# Exercise
From the entries below, give the number of lines where the word "Blue" occurs, and nothing else.
*** Given entries
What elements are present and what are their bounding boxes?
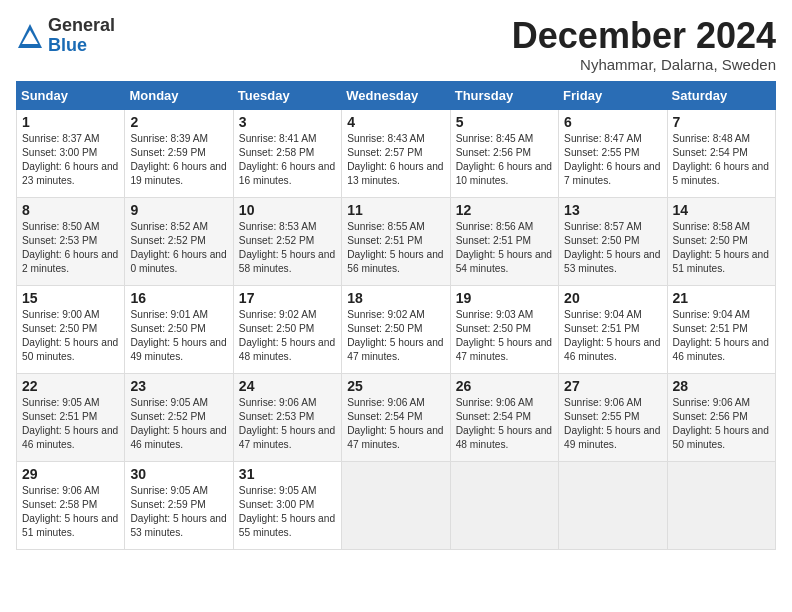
calendar-cell: 24Sunrise: 9:06 AM Sunset: 2:53 PM Dayli… <box>233 373 341 461</box>
cell-content: Sunrise: 9:06 AM Sunset: 2:53 PM Dayligh… <box>239 396 336 453</box>
header-saturday: Saturday <box>667 81 775 109</box>
cell-content: Sunrise: 8:57 AM Sunset: 2:50 PM Dayligh… <box>564 220 661 277</box>
cell-content: Sunrise: 9:03 AM Sunset: 2:50 PM Dayligh… <box>456 308 553 365</box>
calendar-week-row: 29Sunrise: 9:06 AM Sunset: 2:58 PM Dayli… <box>17 461 776 549</box>
cell-content: Sunrise: 9:02 AM Sunset: 2:50 PM Dayligh… <box>239 308 336 365</box>
day-number: 26 <box>456 378 553 394</box>
day-number: 2 <box>130 114 227 130</box>
calendar-cell: 25Sunrise: 9:06 AM Sunset: 2:54 PM Dayli… <box>342 373 450 461</box>
day-number: 19 <box>456 290 553 306</box>
calendar-cell: 26Sunrise: 9:06 AM Sunset: 2:54 PM Dayli… <box>450 373 558 461</box>
cell-content: Sunrise: 8:45 AM Sunset: 2:56 PM Dayligh… <box>456 132 553 189</box>
day-number: 28 <box>673 378 770 394</box>
logo-text: General Blue <box>48 16 115 56</box>
calendar-cell <box>559 461 667 549</box>
header-friday: Friday <box>559 81 667 109</box>
calendar-cell: 7Sunrise: 8:48 AM Sunset: 2:54 PM Daylig… <box>667 109 775 197</box>
cell-content: Sunrise: 9:00 AM Sunset: 2:50 PM Dayligh… <box>22 308 119 365</box>
day-number: 31 <box>239 466 336 482</box>
day-number: 6 <box>564 114 661 130</box>
calendar-cell: 1Sunrise: 8:37 AM Sunset: 3:00 PM Daylig… <box>17 109 125 197</box>
header-wednesday: Wednesday <box>342 81 450 109</box>
day-number: 5 <box>456 114 553 130</box>
cell-content: Sunrise: 8:47 AM Sunset: 2:55 PM Dayligh… <box>564 132 661 189</box>
cell-content: Sunrise: 8:58 AM Sunset: 2:50 PM Dayligh… <box>673 220 770 277</box>
calendar-cell: 15Sunrise: 9:00 AM Sunset: 2:50 PM Dayli… <box>17 285 125 373</box>
month-title: December 2024 <box>512 16 776 56</box>
day-number: 21 <box>673 290 770 306</box>
calendar-cell: 23Sunrise: 9:05 AM Sunset: 2:52 PM Dayli… <box>125 373 233 461</box>
header-monday: Monday <box>125 81 233 109</box>
calendar-cell: 12Sunrise: 8:56 AM Sunset: 2:51 PM Dayli… <box>450 197 558 285</box>
header-thursday: Thursday <box>450 81 558 109</box>
calendar-cell: 31Sunrise: 9:05 AM Sunset: 3:00 PM Dayli… <box>233 461 341 549</box>
header-sunday: Sunday <box>17 81 125 109</box>
cell-content: Sunrise: 8:41 AM Sunset: 2:58 PM Dayligh… <box>239 132 336 189</box>
cell-content: Sunrise: 8:43 AM Sunset: 2:57 PM Dayligh… <box>347 132 444 189</box>
logo: General Blue <box>16 16 115 56</box>
day-number: 18 <box>347 290 444 306</box>
cell-content: Sunrise: 8:37 AM Sunset: 3:00 PM Dayligh… <box>22 132 119 189</box>
cell-content: Sunrise: 9:06 AM Sunset: 2:56 PM Dayligh… <box>673 396 770 453</box>
cell-content: Sunrise: 9:06 AM Sunset: 2:54 PM Dayligh… <box>347 396 444 453</box>
calendar-cell: 9Sunrise: 8:52 AM Sunset: 2:52 PM Daylig… <box>125 197 233 285</box>
cell-content: Sunrise: 9:06 AM Sunset: 2:55 PM Dayligh… <box>564 396 661 453</box>
day-number: 30 <box>130 466 227 482</box>
cell-content: Sunrise: 8:55 AM Sunset: 2:51 PM Dayligh… <box>347 220 444 277</box>
cell-content: Sunrise: 8:56 AM Sunset: 2:51 PM Dayligh… <box>456 220 553 277</box>
calendar-header-row: SundayMondayTuesdayWednesdayThursdayFrid… <box>17 81 776 109</box>
calendar-cell: 18Sunrise: 9:02 AM Sunset: 2:50 PM Dayli… <box>342 285 450 373</box>
calendar-cell: 30Sunrise: 9:05 AM Sunset: 2:59 PM Dayli… <box>125 461 233 549</box>
calendar-cell: 8Sunrise: 8:50 AM Sunset: 2:53 PM Daylig… <box>17 197 125 285</box>
calendar-cell: 3Sunrise: 8:41 AM Sunset: 2:58 PM Daylig… <box>233 109 341 197</box>
location-subtitle: Nyhammar, Dalarna, Sweden <box>512 56 776 73</box>
page-header: General Blue December 2024 Nyhammar, Dal… <box>16 16 776 73</box>
calendar-cell: 17Sunrise: 9:02 AM Sunset: 2:50 PM Dayli… <box>233 285 341 373</box>
day-number: 16 <box>130 290 227 306</box>
logo-general-label: General <box>48 16 115 36</box>
cell-content: Sunrise: 8:52 AM Sunset: 2:52 PM Dayligh… <box>130 220 227 277</box>
calendar-cell <box>667 461 775 549</box>
day-number: 24 <box>239 378 336 394</box>
cell-content: Sunrise: 9:06 AM Sunset: 2:58 PM Dayligh… <box>22 484 119 541</box>
day-number: 20 <box>564 290 661 306</box>
day-number: 4 <box>347 114 444 130</box>
calendar-cell: 14Sunrise: 8:58 AM Sunset: 2:50 PM Dayli… <box>667 197 775 285</box>
cell-content: Sunrise: 8:48 AM Sunset: 2:54 PM Dayligh… <box>673 132 770 189</box>
day-number: 12 <box>456 202 553 218</box>
cell-content: Sunrise: 9:05 AM Sunset: 2:52 PM Dayligh… <box>130 396 227 453</box>
header-tuesday: Tuesday <box>233 81 341 109</box>
day-number: 3 <box>239 114 336 130</box>
day-number: 29 <box>22 466 119 482</box>
calendar-cell: 16Sunrise: 9:01 AM Sunset: 2:50 PM Dayli… <box>125 285 233 373</box>
day-number: 22 <box>22 378 119 394</box>
calendar-cell <box>342 461 450 549</box>
calendar-week-row: 1Sunrise: 8:37 AM Sunset: 3:00 PM Daylig… <box>17 109 776 197</box>
cell-content: Sunrise: 9:02 AM Sunset: 2:50 PM Dayligh… <box>347 308 444 365</box>
calendar-cell: 13Sunrise: 8:57 AM Sunset: 2:50 PM Dayli… <box>559 197 667 285</box>
calendar-cell: 6Sunrise: 8:47 AM Sunset: 2:55 PM Daylig… <box>559 109 667 197</box>
day-number: 17 <box>239 290 336 306</box>
day-number: 13 <box>564 202 661 218</box>
cell-content: Sunrise: 9:05 AM Sunset: 2:51 PM Dayligh… <box>22 396 119 453</box>
calendar-cell <box>450 461 558 549</box>
calendar-cell: 5Sunrise: 8:45 AM Sunset: 2:56 PM Daylig… <box>450 109 558 197</box>
cell-content: Sunrise: 9:01 AM Sunset: 2:50 PM Dayligh… <box>130 308 227 365</box>
calendar-cell: 28Sunrise: 9:06 AM Sunset: 2:56 PM Dayli… <box>667 373 775 461</box>
cell-content: Sunrise: 9:05 AM Sunset: 2:59 PM Dayligh… <box>130 484 227 541</box>
calendar-week-row: 8Sunrise: 8:50 AM Sunset: 2:53 PM Daylig… <box>17 197 776 285</box>
calendar-cell: 11Sunrise: 8:55 AM Sunset: 2:51 PM Dayli… <box>342 197 450 285</box>
day-number: 1 <box>22 114 119 130</box>
cell-content: Sunrise: 8:50 AM Sunset: 2:53 PM Dayligh… <box>22 220 119 277</box>
day-number: 15 <box>22 290 119 306</box>
cell-content: Sunrise: 9:04 AM Sunset: 2:51 PM Dayligh… <box>564 308 661 365</box>
calendar-cell: 19Sunrise: 9:03 AM Sunset: 2:50 PM Dayli… <box>450 285 558 373</box>
day-number: 9 <box>130 202 227 218</box>
calendar-table: SundayMondayTuesdayWednesdayThursdayFrid… <box>16 81 776 550</box>
day-number: 27 <box>564 378 661 394</box>
day-number: 11 <box>347 202 444 218</box>
calendar-cell: 4Sunrise: 8:43 AM Sunset: 2:57 PM Daylig… <box>342 109 450 197</box>
day-number: 8 <box>22 202 119 218</box>
calendar-cell: 27Sunrise: 9:06 AM Sunset: 2:55 PM Dayli… <box>559 373 667 461</box>
cell-content: Sunrise: 8:53 AM Sunset: 2:52 PM Dayligh… <box>239 220 336 277</box>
******
# Result of the task
3